Reputation: 23
I am trying to write a crawler with twill for a page, and it requires me to login. I can fill in the form. But the submit() function of twill does not seem to "click" the button.
Form name=fSSUser_Logon (#1)
## ## __Name__________________ __Type___ __ID________ __Value__________________
1 TFORM hidden TFORM SSUser.Logon
2 TPAGID hidden TPAGID SRLpKQyn1yc8
3 TEVENT hidden TEVENT
4 TXREFID hidden TXREFID 2
5 TOVERRIDE hidden TOVERRIDE
6 TDIRTY hidden TDIRTY 1
7 TWKFL hidden TWKFL
8 TWKFLI hidden TWKFLI
9 TFRAME hidden TFRAME
10 TWKFLL hidden TWKFLL
11 TWKFLJ hidden TWKFLJ
12 TREPORT hidden TREPORT
13 TRELOADCMP hidden TRELOADCMP
14 TRELOADID hidden TRELOADID SRLpKQy1nyc7
15 TOVERLAY hidden TOVERLAY
16 RELOGON hidden RELOGON
17 USERNAME text USERNAME
18 PASSWORD password PASSWORD
19 Logon button Logon Logon
showforms() on the page as above.
And the actual code for the button is the following:
<input type="button" class="clsButton" id="Logon" name="Logon" tabindex="3" value="Logon" title="Logon">
It does not have any formaction I can use.
My code thus far:
from twill.commands import *
from twill import get_browser
go("https://trakcarelabwebview.nhls.ac.za/trakcarelab/csp/logon.csp")
showforms()
fv("1", "USERNAME", "xx")
fv("1", "PASSWORD", "xx")
fv("1", "Logon", "Logon")
formaction('Logon','https://trakcarelabwebview.nhls.ac.za/trakcarelab/csp/logon.csp#TRAK_main')
submit()
show()
showforms()
Where the frame "TRAK_main" is the frame with the HTML I need. The last showforms() shows exactly the same forms as before the "login".

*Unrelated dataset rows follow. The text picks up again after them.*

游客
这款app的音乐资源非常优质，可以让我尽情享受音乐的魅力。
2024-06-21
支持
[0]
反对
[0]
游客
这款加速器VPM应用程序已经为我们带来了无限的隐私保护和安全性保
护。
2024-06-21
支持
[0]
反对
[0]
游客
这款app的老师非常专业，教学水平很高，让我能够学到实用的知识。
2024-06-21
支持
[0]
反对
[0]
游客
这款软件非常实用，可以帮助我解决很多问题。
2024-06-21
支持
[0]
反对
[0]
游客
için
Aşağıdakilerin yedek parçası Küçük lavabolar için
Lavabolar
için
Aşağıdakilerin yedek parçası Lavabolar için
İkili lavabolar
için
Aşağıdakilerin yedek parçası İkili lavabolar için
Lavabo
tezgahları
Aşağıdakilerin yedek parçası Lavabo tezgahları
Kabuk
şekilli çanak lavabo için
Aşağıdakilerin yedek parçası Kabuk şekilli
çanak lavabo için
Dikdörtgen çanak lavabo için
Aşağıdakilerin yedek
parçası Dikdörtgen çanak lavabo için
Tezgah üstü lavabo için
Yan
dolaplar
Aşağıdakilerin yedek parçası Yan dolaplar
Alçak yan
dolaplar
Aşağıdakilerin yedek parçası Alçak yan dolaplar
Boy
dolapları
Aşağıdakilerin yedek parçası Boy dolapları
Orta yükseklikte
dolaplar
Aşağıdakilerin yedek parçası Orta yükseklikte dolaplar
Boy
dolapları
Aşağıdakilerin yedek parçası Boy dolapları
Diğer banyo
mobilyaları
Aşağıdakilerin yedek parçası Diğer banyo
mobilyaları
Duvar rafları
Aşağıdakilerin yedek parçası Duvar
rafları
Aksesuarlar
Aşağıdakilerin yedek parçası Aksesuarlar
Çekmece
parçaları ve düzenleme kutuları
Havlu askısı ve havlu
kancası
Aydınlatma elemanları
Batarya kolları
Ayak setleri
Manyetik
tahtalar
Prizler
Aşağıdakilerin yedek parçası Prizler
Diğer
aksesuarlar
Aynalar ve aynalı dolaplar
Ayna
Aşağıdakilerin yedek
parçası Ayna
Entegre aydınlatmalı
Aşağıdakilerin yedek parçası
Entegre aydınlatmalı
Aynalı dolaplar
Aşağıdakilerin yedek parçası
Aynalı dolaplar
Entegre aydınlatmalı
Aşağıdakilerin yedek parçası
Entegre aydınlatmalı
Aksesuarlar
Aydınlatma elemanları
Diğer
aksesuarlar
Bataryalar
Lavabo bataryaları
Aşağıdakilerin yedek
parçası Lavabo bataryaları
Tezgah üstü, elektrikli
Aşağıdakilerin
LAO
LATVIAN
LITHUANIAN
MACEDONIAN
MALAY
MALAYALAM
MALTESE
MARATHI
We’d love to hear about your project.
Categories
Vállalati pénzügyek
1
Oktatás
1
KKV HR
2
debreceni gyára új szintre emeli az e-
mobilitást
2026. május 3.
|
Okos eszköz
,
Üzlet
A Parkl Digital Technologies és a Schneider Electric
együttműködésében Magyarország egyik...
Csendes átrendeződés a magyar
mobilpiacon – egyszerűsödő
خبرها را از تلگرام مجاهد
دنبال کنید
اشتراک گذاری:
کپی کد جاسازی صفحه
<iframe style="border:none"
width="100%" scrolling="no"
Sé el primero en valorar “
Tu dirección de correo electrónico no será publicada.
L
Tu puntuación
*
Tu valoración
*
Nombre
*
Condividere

What am I doing wrong here?
Upvotes: 0
Views: 2214
Reputation: 48599
What am I doing wrong here?
Your answer lies here:
twill does not understand javascript.
When a browser
loads that page, the js on the page executes, and the js assigns an onclick event handler to the Logon button. Then when the Logon button is clicked the event handler function sets the value for one of the hidden form fields. The server checks for that value in the request, and if the value is absent the login fails, and the server redirects back to the login page.
Because twill
does not understand js, the value for the hidden form field never gets set, and therefore when twill sends a request to the server the value for the hidden form field is missing in the request.
Websites try all kinds of tricks to keep programs from accessing their pages.
Upvotes: 0